● Assignment: Word for word, copy the line that contains "Find all labels, buttons, inputs, and" and each line after it in the data below. Pictures stay out of the copy.

● Dataset content:
■ ■ ■

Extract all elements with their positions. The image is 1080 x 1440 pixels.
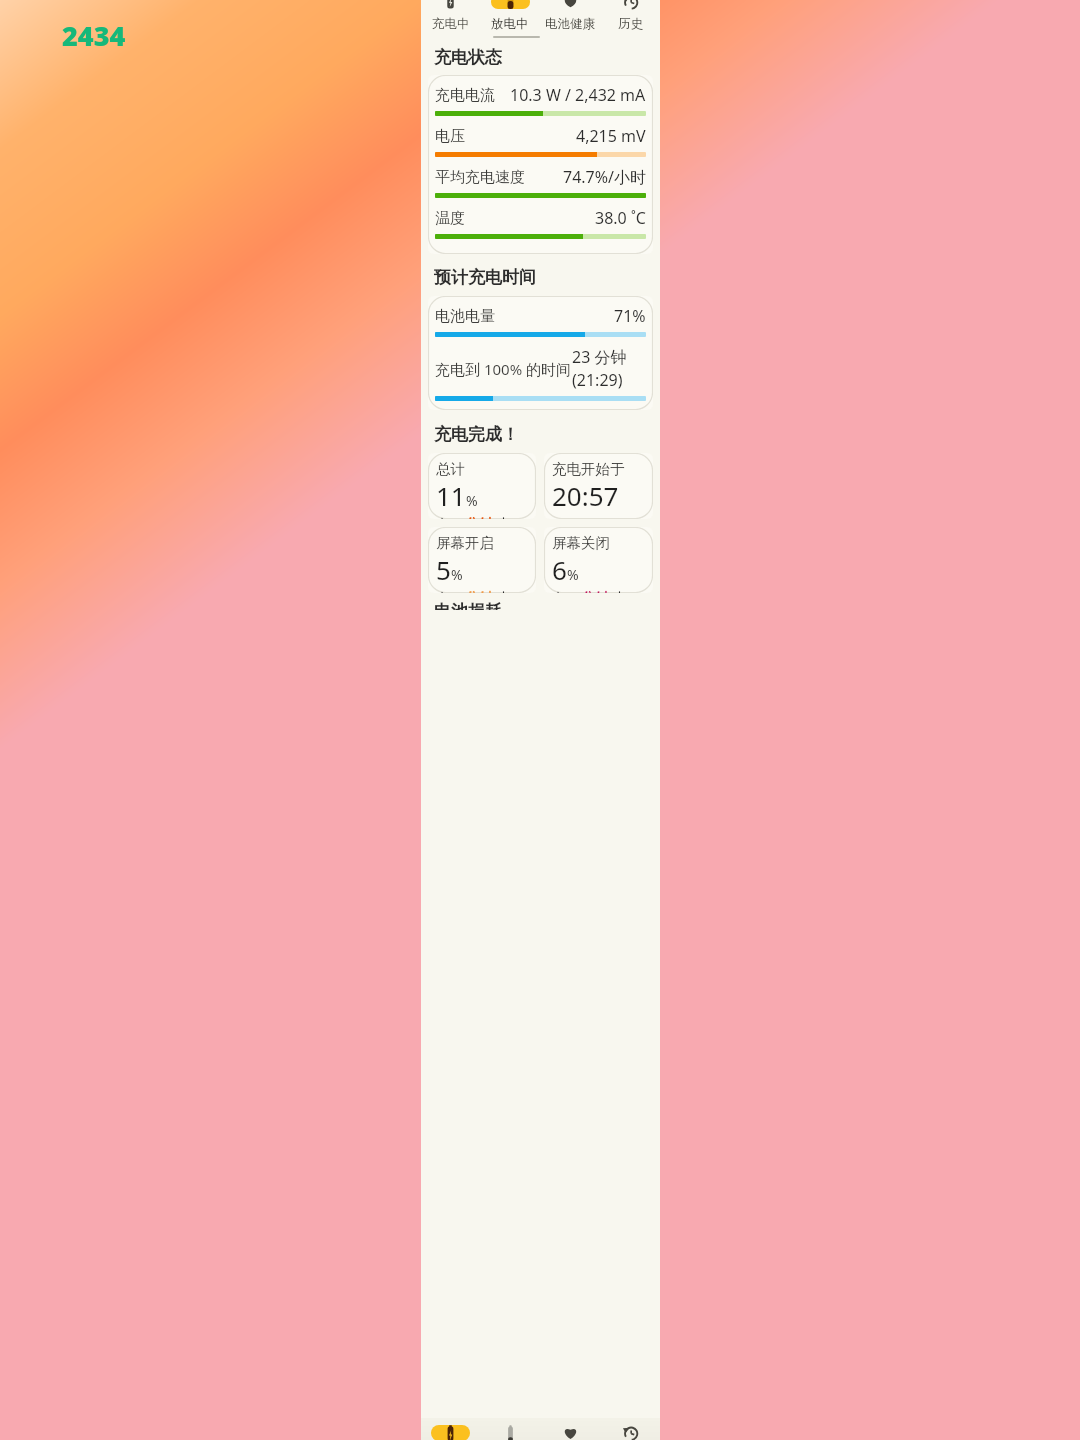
staticText: 充电中 bbox=[432, 16, 470, 32]
staticText: 20:57 bbox=[552, 478, 619, 513]
staticText: 温度 bbox=[435, 209, 465, 228]
staticText: % bbox=[567, 565, 579, 584]
button[interactable]: Charging bbox=[421, 1418, 480, 1440]
staticText: 电池电量 bbox=[435, 307, 495, 326]
staticText: 电池健康 bbox=[545, 16, 595, 32]
staticText: 屏幕开启 bbox=[436, 534, 494, 552]
staticText: 放电中 bbox=[491, 16, 529, 32]
staticText: 充电开始于 bbox=[552, 460, 625, 478]
staticText: 2434 bbox=[62, 17, 126, 54]
staticText: 预计充电时间 bbox=[434, 267, 536, 288]
staticText: 平均充电速度 bbox=[435, 168, 525, 187]
button[interactable]: 电池电量 bbox=[428, 296, 653, 410]
staticText: 历史 bbox=[618, 16, 643, 32]
staticText: 充电状态 bbox=[434, 47, 502, 68]
staticText: 5 bbox=[436, 552, 451, 587]
staticText: 在 4 分钟 内 203 mAh bbox=[552, 588, 649, 593]
button[interactable]: Battery health bbox=[540, 1418, 600, 1440]
staticText: 74.7%/小时 bbox=[563, 166, 646, 188]
staticText: 充电到 100% 的时间 bbox=[435, 359, 572, 379]
staticText: 6 bbox=[552, 552, 567, 587]
staticText: 电压 bbox=[435, 127, 465, 146]
staticText: % bbox=[466, 491, 478, 510]
button[interactable]: History bbox=[600, 1418, 660, 1440]
button[interactable]: 屏幕开启 bbox=[428, 527, 536, 593]
button[interactable]: 充电开始于 bbox=[544, 453, 653, 519]
staticText: 在 4 分钟 内 217 mAh bbox=[436, 588, 532, 593]
staticText: 4,215 mV bbox=[576, 125, 646, 147]
button[interactable]: Discharging bbox=[480, 1418, 540, 1440]
staticText: 屏幕关闭 bbox=[552, 534, 610, 552]
button[interactable]: 放电中 bbox=[480, 0, 540, 38]
staticText: 10.3 W / 2,432 mA bbox=[510, 84, 646, 106]
staticText: 在 8 分钟 内 420 mAh bbox=[436, 514, 532, 519]
staticText: 23 分钟 (21:29) bbox=[572, 346, 646, 391]
staticText: 38.0 ˚C bbox=[595, 207, 646, 229]
staticText: 充电电流 bbox=[435, 86, 495, 105]
staticText: 电池损耗 bbox=[434, 601, 502, 610]
button[interactable]: 充电电流 bbox=[428, 75, 653, 254]
button[interactable]: 总计 bbox=[428, 453, 536, 519]
staticText: 71% bbox=[614, 305, 646, 327]
staticText: 11 bbox=[436, 478, 466, 513]
button[interactable]: 充电中 bbox=[421, 0, 480, 38]
staticText: 总计 bbox=[436, 460, 465, 478]
button[interactable]: 历史 bbox=[600, 0, 660, 38]
button[interactable]: 屏幕关闭 bbox=[544, 527, 653, 593]
button[interactable]: 电池健康 bbox=[540, 0, 600, 38]
staticText: % bbox=[451, 565, 463, 584]
staticText: 充电完成！ bbox=[434, 424, 519, 445]
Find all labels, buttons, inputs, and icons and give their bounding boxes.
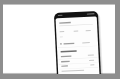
- button[interactable]: Phone mockup showing a settings screen: [0, 0, 120, 79]
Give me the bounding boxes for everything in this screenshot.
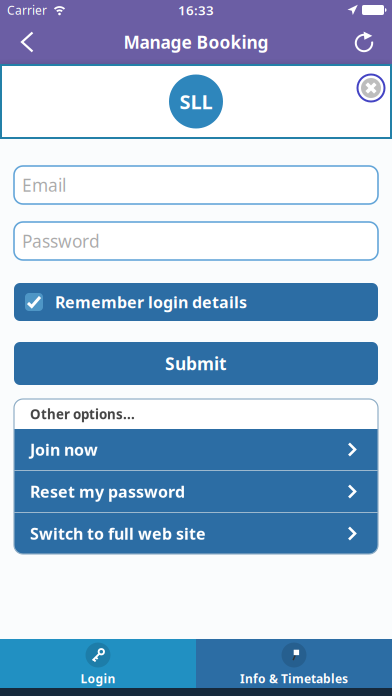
button[interactable]: Switch to full web site <box>14 513 378 554</box>
button[interactable]: Submit <box>14 342 378 385</box>
staticText: Info & Timetables <box>240 670 348 686</box>
button[interactable]: Back <box>0 20 34 64</box>
staticText: Email <box>22 174 66 196</box>
button[interactable]: Email <box>14 166 378 204</box>
staticText: Switch to full web site <box>30 523 206 544</box>
button[interactable]: Join now <box>14 429 378 470</box>
staticText: SLL <box>180 88 212 115</box>
staticText: Login <box>80 670 116 686</box>
button[interactable]: Remember login details <box>14 283 378 321</box>
button[interactable]: Password <box>14 222 378 260</box>
button[interactable]: Login <box>0 639 196 688</box>
staticText: Join now <box>30 439 98 460</box>
staticText: Remember login details <box>55 291 247 313</box>
staticText: Manage Booking <box>124 30 268 54</box>
staticText: Other options... <box>30 405 135 423</box>
staticText: Password <box>22 230 100 252</box>
staticText: 16:33 <box>178 1 214 19</box>
button[interactable]: Close <box>357 74 385 102</box>
staticText: Carrier <box>7 2 47 18</box>
button[interactable]: Refresh <box>352 20 392 64</box>
button[interactable]: Info & Timetables <box>196 639 392 688</box>
button[interactable]: Reset my password <box>14 471 378 512</box>
staticText: Submit <box>165 352 227 375</box>
staticText: Reset my password <box>30 481 185 502</box>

■ ■ ■

● Exercise answer:
Find all labels, buttons, inputs, and icons and give their bounding boxes.
- button[interactable]: Phone mockup showing a settings screen: [0, 0, 120, 79]
Give me the bounding boxes for everything in this screenshot.
button[interactable]: Switch to full web site <box>14 513 378 554</box>
button[interactable]: Submit <box>14 342 378 385</box>
staticText: Info & Timetables <box>240 670 348 686</box>
button[interactable]: Back <box>0 20 34 64</box>
staticText: Email <box>22 174 66 196</box>
button[interactable]: Email <box>14 166 378 204</box>
staticText: Switch to full web site <box>30 523 206 544</box>
button[interactable]: Join now <box>14 429 378 470</box>
staticText: SLL <box>180 88 212 115</box>
staticText: Login <box>80 670 116 686</box>
button[interactable]: Remember login details <box>14 283 378 321</box>
button[interactable]: Password <box>14 222 378 260</box>
button[interactable]: Login <box>0 639 196 688</box>
staticText: Join now <box>30 439 98 460</box>
staticText: Remember login details <box>55 291 247 313</box>
staticText: Manage Booking <box>124 30 268 54</box>
staticText: Other options... <box>30 405 135 423</box>
staticText: Password <box>22 230 100 252</box>
staticText: 16:33 <box>178 1 214 19</box>
button[interactable]: Close <box>357 74 385 102</box>
staticText: Carrier <box>7 2 47 18</box>
button[interactable]: Refresh <box>352 20 392 64</box>
button[interactable]: Info & Timetables <box>196 639 392 688</box>
button[interactable]: Reset my password <box>14 471 378 512</box>
staticText: Submit <box>165 352 227 375</box>
staticText: Reset my password <box>30 481 185 502</box>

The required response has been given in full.